He was kind of scary. He sat there on the grass with his cardboard sign, his
dog (actually his dog was adorable) and tattoos running up and down both
arms and even on his neck. His sign proclaimed him to be "stuck and hungry"
and to please help. I'm a sucker for anyone needing help. My husband both
hates and loves this quality in me.

I pulled the van over and in my rearview mirror, contemplated this man,
tattoos and all. He was youngish, maybe forty. He wore one of those
bandannas tied over his head, biker/pirate style. Anyone could see he was
dirty and had a scraggly beard. But if you looked closer, you could see that
he had neatly tucked in the black T-shirt, and his things were in a small,
tidy bundle.
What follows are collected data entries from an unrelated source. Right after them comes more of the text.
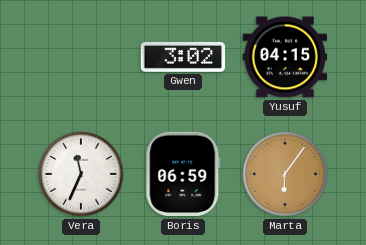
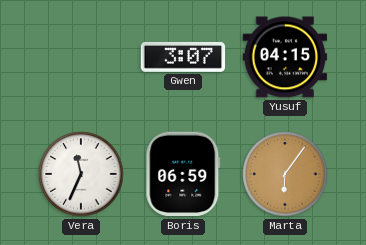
Gwen: 3:02 -> 3:07
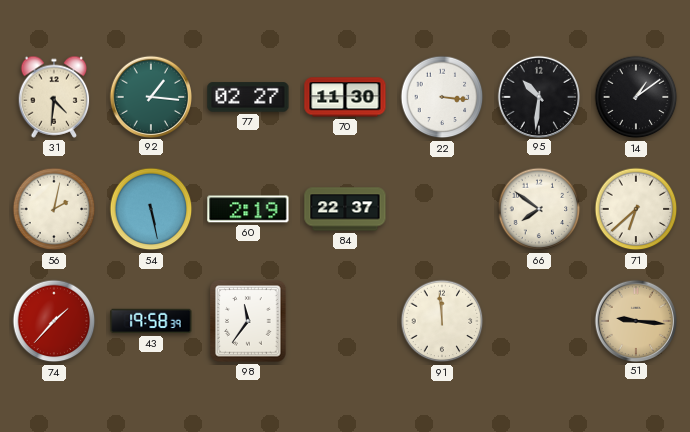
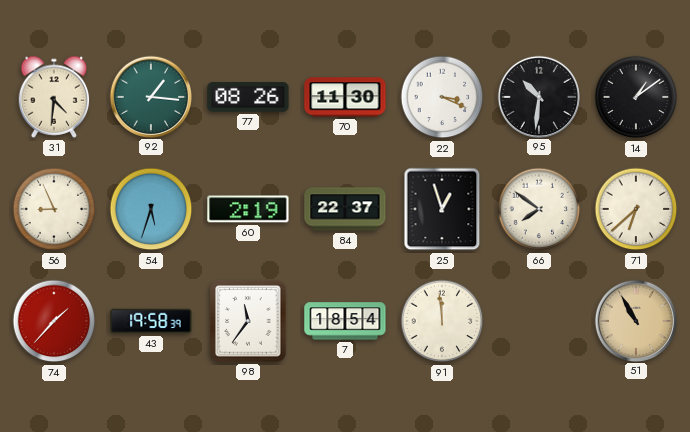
77: 02:27 -> 08:26
22: 3:16 -> 3:19
56: 2:02 -> 8:56
54: 5:28 -> 5:33
25: none -> 12:57
7: none -> 18:54
51: 9:16 -> 10:55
Nobody was stopping for him. I could see the other drivers take
one look and immediately focus on something else - anything else. It was so
hot out. I could see in the man's very blue eyes how dejected and tired and
worn-out he felt.

The sweat was trickling down his face. As I sat with the air-conditioning
blowing, the scripture suddenly popped into my head. "Inasmuch as ye have
done it unto the least of these, my brethren, so ye have done it unto me." I
reached down into my purse and extracted a ten dollar bill. My twelve-year
old son, Nick knew right away what I was doing. "Can I take it to him, Mom?"
"Be careful, honey." I warned and handed him the money. I watched in the
mirror as he rushed over to the man, and with a shy smile, handed it to him.
I saw the man, startled, stand and take the money, putting it into his back
pocket. "Good," I thought to myself, "now he will at least have a hot meal
tonight." I felt satisfied, proud of myself. I had made a sacrifice and now
I could go on with my errands. When Nick got back into the car, he looked at
me with sad, pleading eyes. "Mom, his dog looks so hot and the man is really
nice." I knew I had to do more. "Go back and tell him to stay there, that we
will be back in fifteen minutes," I told Nick. He bounded out of the car and
ran to tell the tattooed stranger. We then ran to the nearest store and
bought our gifts carefully. "It can't be too heavy," I explained to the
children. "He has to be able to carry it around with him."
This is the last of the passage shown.